I Can Make a Difference
“Nothing I can do about it…guess I’ll go fishing, “ my boyfriend used to say when I would rant on about politics and world poverty. I would shake my index finger in his face and say, “Yes you can!”
This I believe, I can make a difference. We live in the wealthiest nation in the world and we should make a difference.
Consider these statistics:
1 out of 3 people in our world lack basic sanitation.
1 out of 6 people in our world have inadequate access to clean water.
1 out of 6 people in our world cannot read a book or write their name.
1 out of 6 people in our world live on less $1 a day.
My childhood dream was to plant corn to feed the starving children in Africa. As I grew older, I knew that simply planting corn would not end hunger. I wanted to do something but what could I do?
In 1976, Mohammad Yunus, a Bangladeshi economist, met a group of 42 impoverished women who made and sold baskets. Each morning they borrowed money for their supplies from money sharks.

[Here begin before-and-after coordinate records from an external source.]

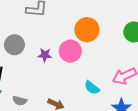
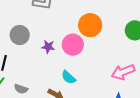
cyan semicircle: (92, 88) -> (69, 77), moved

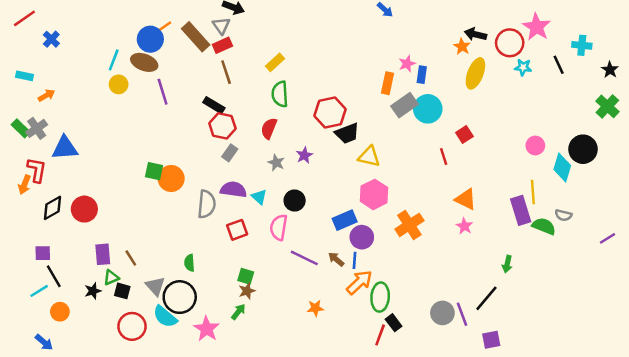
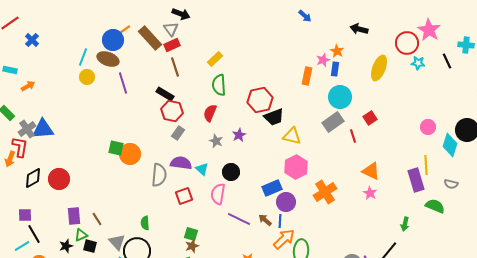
black arrow: (475, 34) -> (359, 29), moved
orange star: (462, 47) -> (337, 51), moved
gray rectangle: (405, 105) -> (333, 122), moved
gray cross: (37, 128) -> (27, 129), moved
green semicircle: (544, 226) -> (435, 206), moved

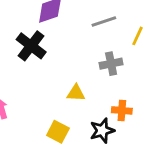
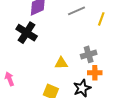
gray cross: (111, 64) -> (89, 54), moved

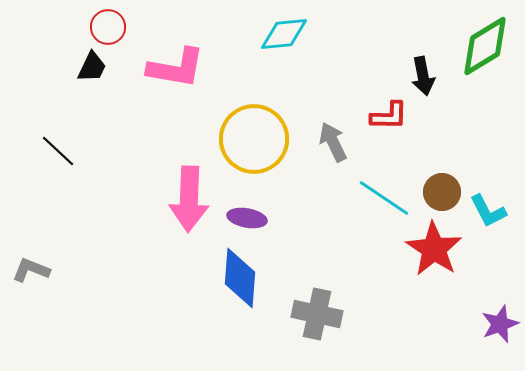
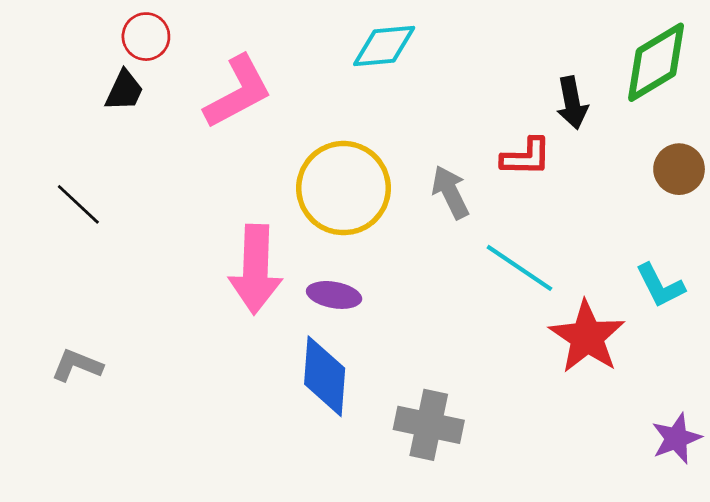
pink L-shape: (176, 68) -> (238, 92), turned -38
brown circle: (442, 192) -> (679, 169), moved
gray L-shape: (31, 270) -> (77, 365), moved

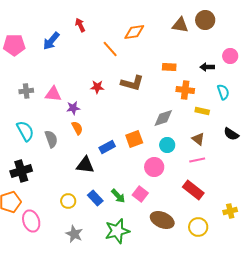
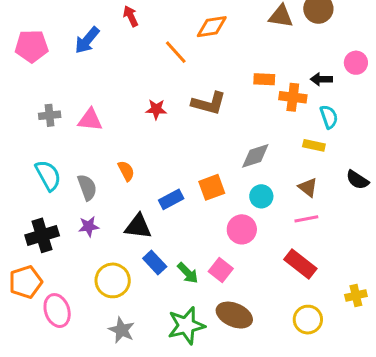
orange cross: (185, 90) -> (293, 97), moved
cyan semicircle: (223, 92) -> (329, 117), moved
purple star: (73, 108) -> (89, 226), moved
blue rectangle: (95, 198) -> (155, 262), moved
yellow circle: (68, 201) -> (113, 280), size x1.5
brown ellipse: (162, 220) -> (234, 315), moved

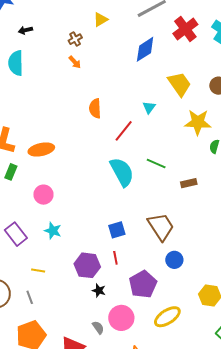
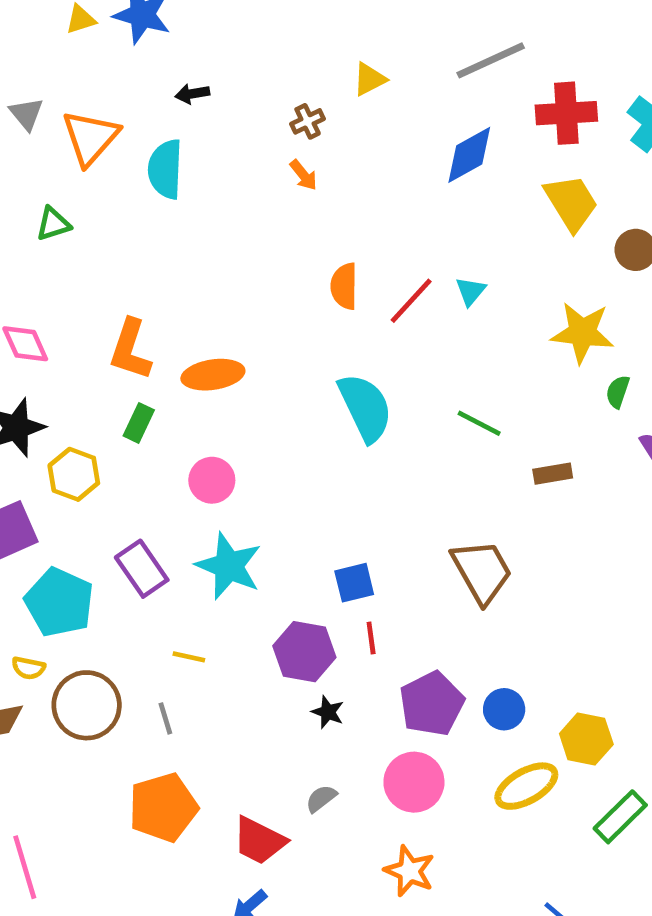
red cross: (185, 29) -> (566, 113), turned 30
yellow trapezoid: (179, 84) -> (571, 203), moved
red line: (124, 131) -> (411, 301), moved
cyan semicircle: (122, 172) -> (365, 408), moved
blue square: (117, 230) -> (354, 583), moved
cyan star: (53, 231) -> (229, 566), size x1.6
blue circle: (174, 260) -> (504, 709), moved
yellow ellipse: (167, 317) -> (526, 786), moved
pink circle: (121, 318) -> (414, 782), moved
gray semicircle: (98, 328) -> (321, 798), turned -96

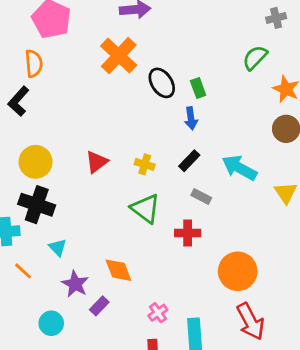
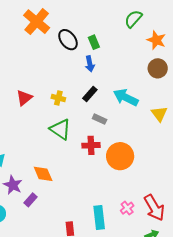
orange circle: (238, 271) -> (120, 156), moved
pink cross: (158, 313) -> (127, 208), moved
red arrow: (251, 321) -> (154, 208), moved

Each evening profits from their day’s work was eaten up when they repaid their usurious loans. Yunus wanted to make a difference. He loaned the group of 42 women the equivalent of $27, never expecting to be repaid. When these illiterate women repaid him, microcredit and the Grameen Bank were born.
To date, microcredit has helped over 10 million poor women and their families overcome poverty. Yunus won the Noble Peace Prize in 2006 He is making a difference.
When I learned about Mohammad Yunus and microcredit, I knew this was the way I could make a difference. In 1999 I completed over 30 pages of IRS forms to establish the Opportunity Fund for Developing Countries (OFDC). Eight years later, with a lot of hard work and commitment our grassroots, volunteer-powered organization has raised over half a million dollars to offer a bridge to poor Kenyan women and children to improve their lives. Our volunteer Kenyan administrators work with villagers who live with no electricity or running water.
• women are starting small businesses and feeding their families with the profits
• girls are in school, avoiding forced child marriages
• children are sleeping under treated nets, protected from malaria carrying mosquitoes
• villagers are building water wells and latrines, improving community sanitation and decreasing illness
Poli, poli, (slowly, slowly) I am making a difference. Each OFDC volunteer is making a difference as well. We are little ripples making big waves.
My Danish sister-in-law says they are raised with “what makes you think you’re so special?” Here in the States it’s “you’re special. You can do anything.” I think it should be “you’re special. You can make a difference.”
This I believe.
My former boyfriend, now husband no longer says, “Nothing I can do about it.” But he still goes fishing.